**Task prompt**
Within the entries below, every line containing "This" is to be copied.

**Stored entries**
^^^^^^^^^^^^^^^^

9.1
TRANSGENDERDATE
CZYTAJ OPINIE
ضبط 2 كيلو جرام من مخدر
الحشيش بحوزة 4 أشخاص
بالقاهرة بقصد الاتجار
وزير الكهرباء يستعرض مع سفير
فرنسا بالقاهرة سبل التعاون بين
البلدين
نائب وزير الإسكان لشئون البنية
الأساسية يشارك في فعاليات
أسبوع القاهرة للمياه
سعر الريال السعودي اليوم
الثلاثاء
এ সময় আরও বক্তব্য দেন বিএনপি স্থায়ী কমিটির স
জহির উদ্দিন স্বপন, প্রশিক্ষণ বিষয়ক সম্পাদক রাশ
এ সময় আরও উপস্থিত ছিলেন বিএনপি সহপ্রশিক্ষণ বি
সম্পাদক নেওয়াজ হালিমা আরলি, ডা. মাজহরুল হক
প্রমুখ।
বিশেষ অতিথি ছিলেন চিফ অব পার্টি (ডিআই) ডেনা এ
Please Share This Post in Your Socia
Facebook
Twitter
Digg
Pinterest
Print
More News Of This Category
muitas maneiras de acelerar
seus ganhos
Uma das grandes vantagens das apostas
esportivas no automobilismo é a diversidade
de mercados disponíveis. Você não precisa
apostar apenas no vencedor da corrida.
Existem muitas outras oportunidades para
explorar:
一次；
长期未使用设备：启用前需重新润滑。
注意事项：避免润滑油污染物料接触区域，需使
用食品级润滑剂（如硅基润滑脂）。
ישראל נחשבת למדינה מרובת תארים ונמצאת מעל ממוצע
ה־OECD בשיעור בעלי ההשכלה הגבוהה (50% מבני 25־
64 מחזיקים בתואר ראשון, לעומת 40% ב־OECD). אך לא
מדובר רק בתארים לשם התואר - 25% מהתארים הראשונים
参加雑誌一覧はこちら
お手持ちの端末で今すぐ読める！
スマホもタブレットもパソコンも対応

^^^^^^^^^^^^^^^^

**Task response**
Please Share This Post in Your Socia
More News Of This Category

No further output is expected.